Some Gulf states seem to have decided that Iraqi Ba’athists were not a bad lot after all- to judge by the headlines of Persian Gulf newspapers, and the some of the columns:

They were only misled by Saddam into attacking other Arab states!

Most former leading Ba’athists are not really that bad!

Anyway, most Ba’athists in the early days were Shi’as according to Saddam, so they bear at least some of the blame (for their own troubles)!

At least the Ba’athist leaders were Sunni, while the current leadership is largely Shi’a and suspect of loyalty to the mullahs in Iran (shades of JFK and the Pope, but on a much more primitive and tribal level).

Even the top military and intelligence leaders who carried out the use of chemicals and poison gas, killing thousands in Kurdistan and many more thousands of Iranians, are being rehabilitated, the very same who invaded Iraq’s neighbors to the East and South. Of course when they gassed the Kurds and the Iranians in the 1980s they were cheered in a couple of Gulf states, so maybe nothing has changed after all. Even those who knocked on doors at dawn and dragged people to places where death would be considered a reprieve are being welcomed among some Persian Gulf oligarchies. They have found new masters among their former victims, who were once their enablers and suppliers during the 1980s.

Some are going further: a shy but clear rehabilitation of Saddam is in progress in the Saudi media. The rehabilitation of Saddam and the old party is one way to face the new order in Iraq, with its Shi’a-Kurd majority. It is a process that is done gradually because some still carry bitter memories and scars. There are now opinion pieces in the Saudi press that assert that Saddam was “tried, held, treated, sentenced, and executed in a savage sectarian way….”. Some are still saying that his execution was “done by Iranian orders, in order to avenge the war of the 1980s…” Three years of a transparent trial, with a battery of Iraqi and foreign lawyers, as well as open trial covered by the media. He was not tried secretly then beheaded in a public square at a Friday noon- as they do over there. He was not held without trial, nor without recourse to appeal, as many are being held in the dungeons and cellars of the Middle East, some of them for years.

Saddam : I was against the attack on Kuwait, but there was no other solution……Shi’as were a majority of the Ba’ath Party in 1963….. Asharq Alawsat
A majority in 1963: if true, it means that something funny happened to them on the way to power.

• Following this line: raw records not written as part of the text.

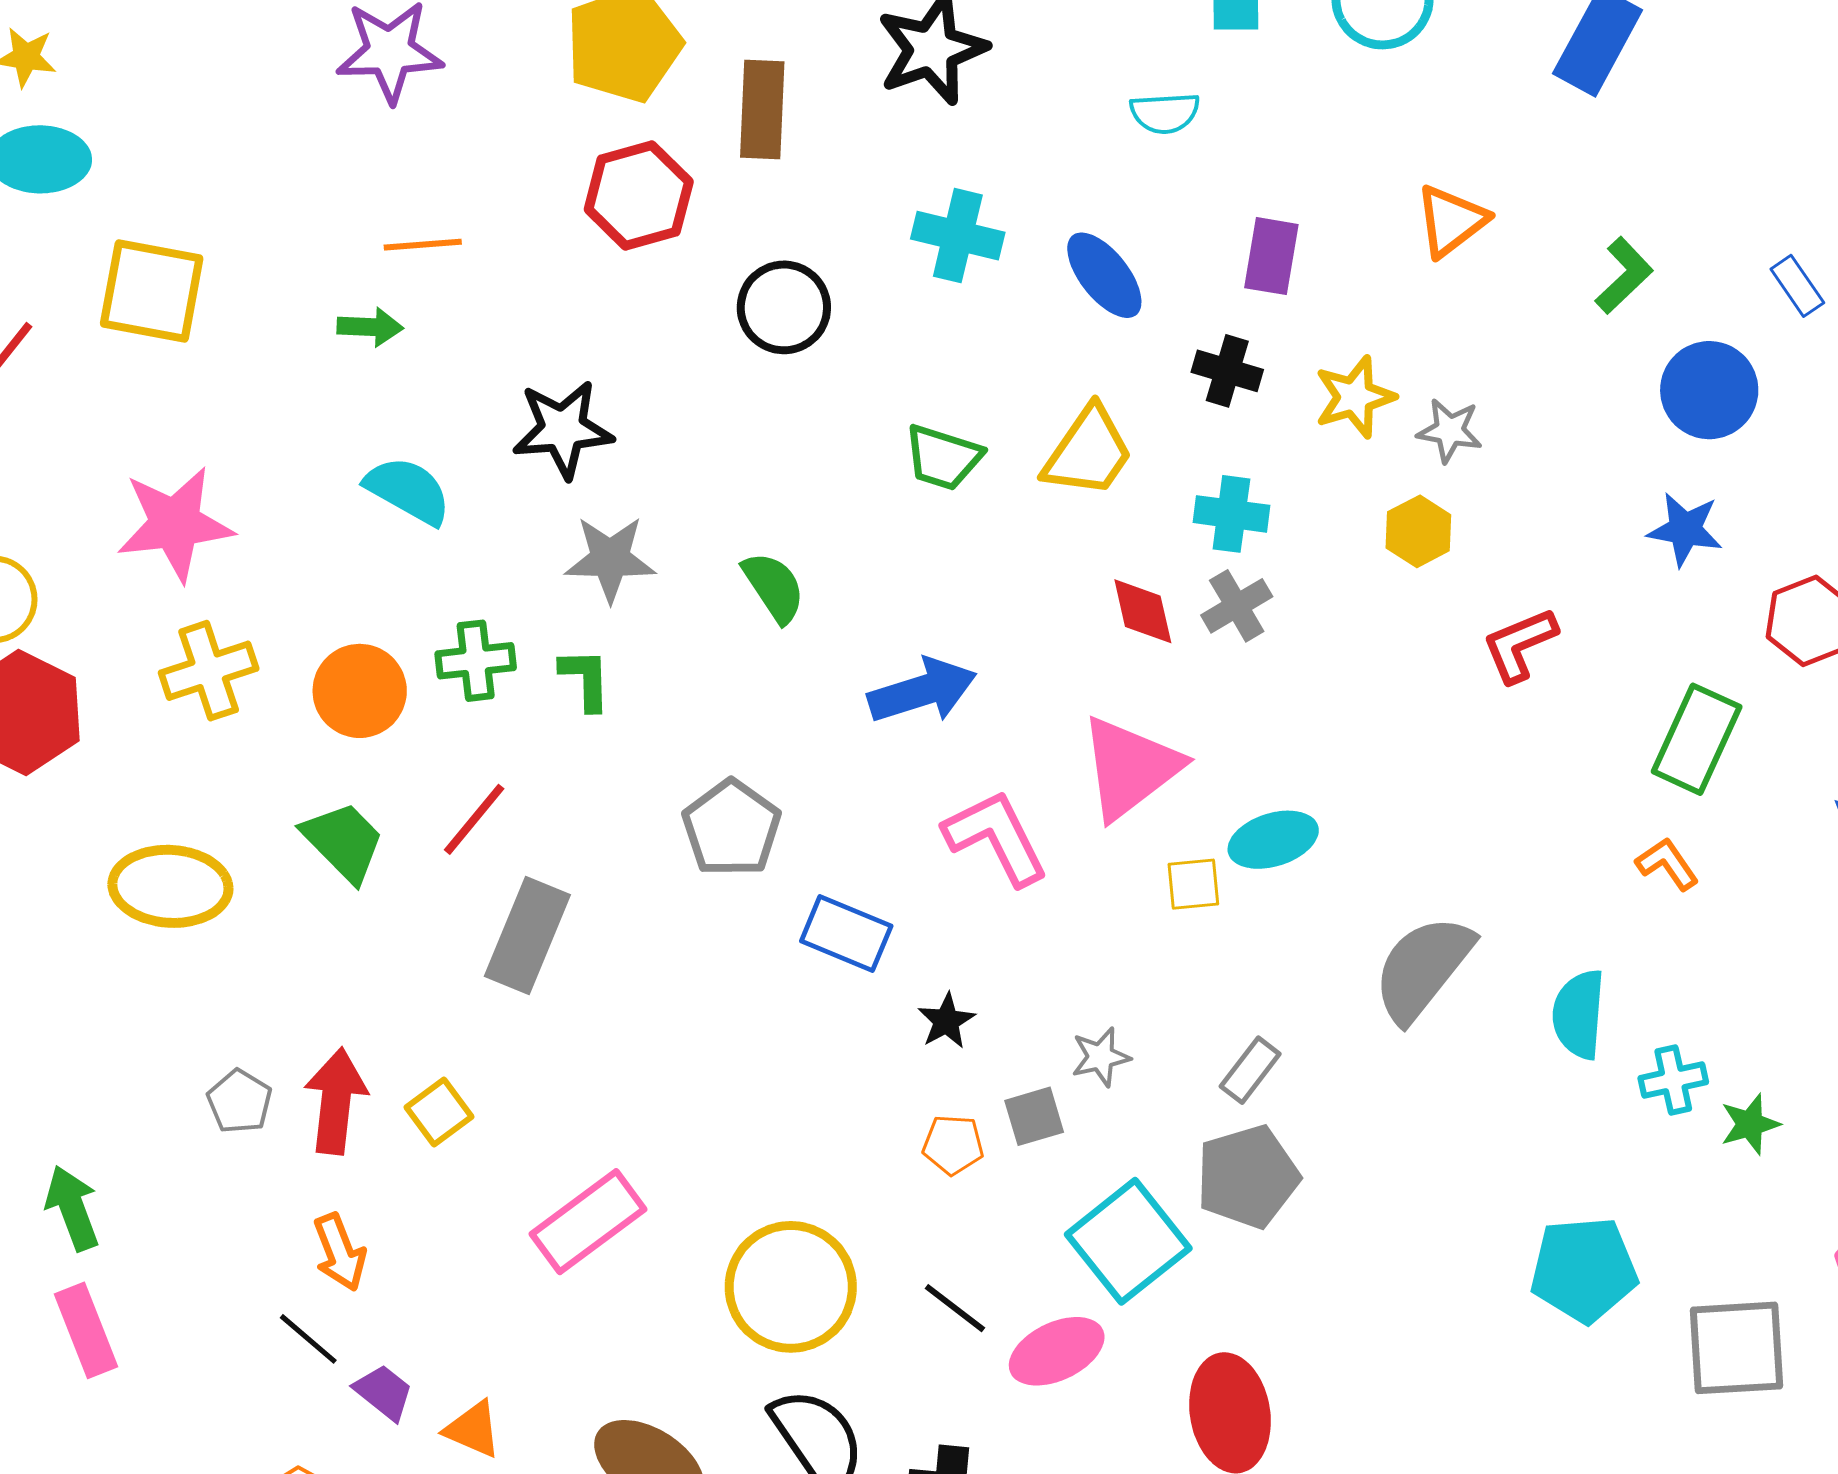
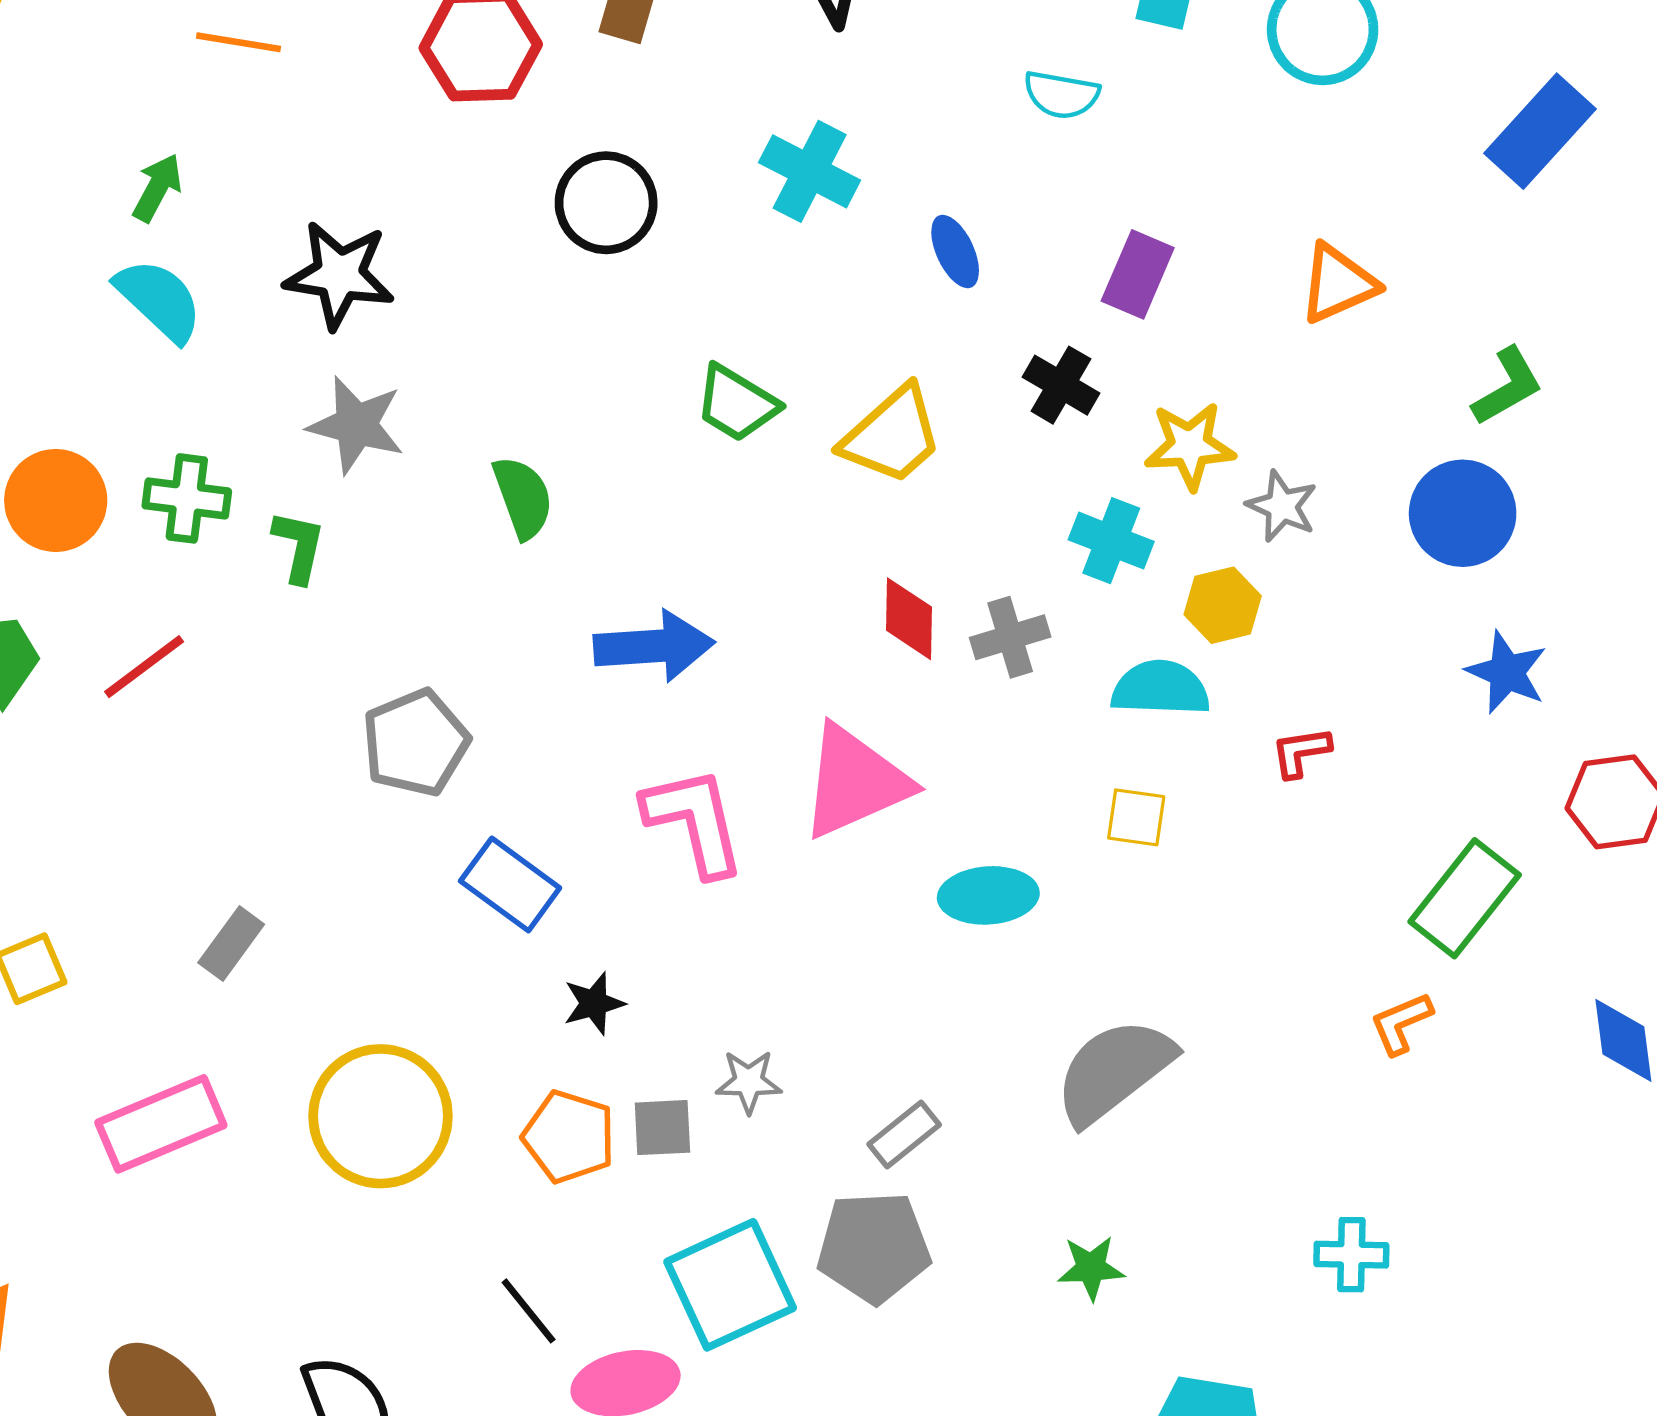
blue ellipse: (1104, 275) -> (955, 251), size x0.7
green arrow: (370, 327) -> (157, 188), moved, turned -78
blue circle: (1709, 390) -> (1463, 513), moved
cyan cross: (1231, 514) -> (1111, 541), moved
red L-shape: (1520, 645) -> (1301, 752), size x0.7
orange L-shape: (1667, 864) -> (1401, 1023), turned -92
yellow square: (1193, 884) -> (1136, 817), moved
gray rectangle: (527, 936) -> (231, 943), moved, size x0.6
cyan semicircle: (1579, 1014) -> (1160, 688), moved, turned 74
green star: (1750, 1124) -> (1091, 1268), moved
orange pentagon: (953, 1145) -> (569, 1137), size x1.4
yellow circle: (791, 1287) -> (381, 1116), moved

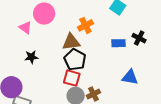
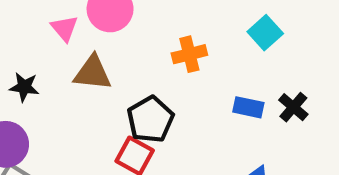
brown triangle: (71, 42) -> (93, 73), moved
black star: (31, 57) -> (24, 87), moved

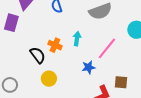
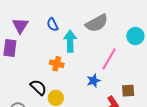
cyan arrow: (77, 39) -> (70, 41), moved, size x1.5
black semicircle: (38, 55) -> (38, 87), moved

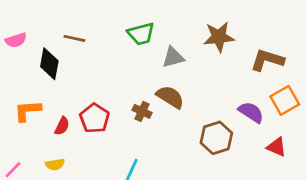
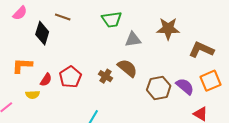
pink semicircle: (16, 40) -> (20, 13), turned -35
brown hexagon: (216, 138) -> (159, 88), moved
yellow semicircle: (55, 164) -> (33, 95), moved

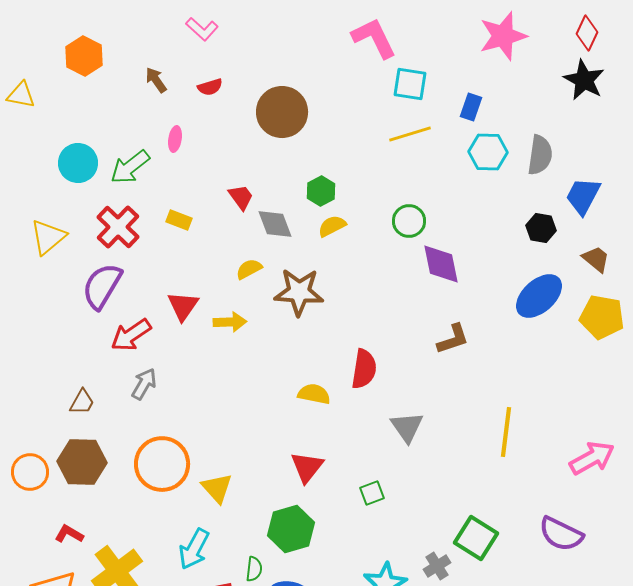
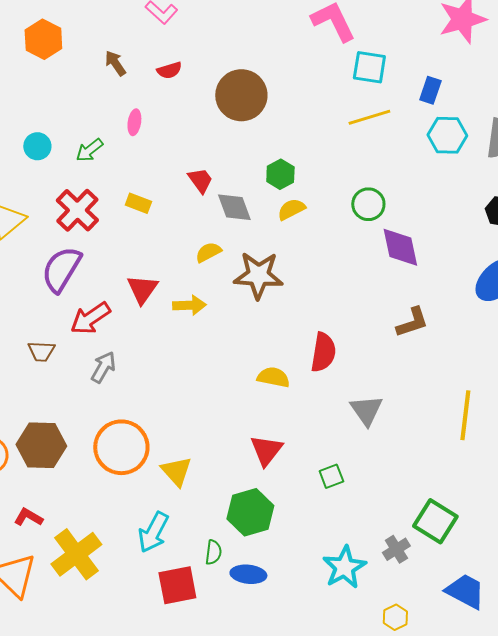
cyan circle: (78, 163) -> (37, 146), size x0.7
green arrow: (130, 167) -> (89, 150), size x0.7
brown trapezoid: (82, 402) -> (41, 351), moved, turned 64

The Saudi daily Asharq Alawsat and some in other Gulf newspapers, have become a haven for defeated Iraqi Ba’athist generals, henchmen, and former media propagandists. Some of these as well as former secret police agents are reported by the Bahrain opposition, and corroborated by Western media, have been recruited and naturalized by rulers of the small Persian Gulf island state in order to offset the size of its native Shi’a population. These former Ba’ath thugs now serve a new master, a new oligarchy, holding security jobs denied the original peoples of that small state. Others of these former Ba’athists have gone back to rewriting their old briefs, but for gullible Gulf readers instead of party leaders. This piece is one of a periodic opinion written by a former henchman of Saddam, his head of Military Intelligence. He fled Iraq after he realized that the jig was up.
He, like others, has found a haven and a pulpit in the petro-media of the very same people they tried to destroy. He is now expounding on his theories about Gulf security and how to deal with it: they are the very same silly ideas pushed by the Ba’ath regime for 35 years. Surely, if the “right” regime ever regains power Baghdad, former general Samarrai will be back in service. But it is a long shot.Interesting to see how all this evolves.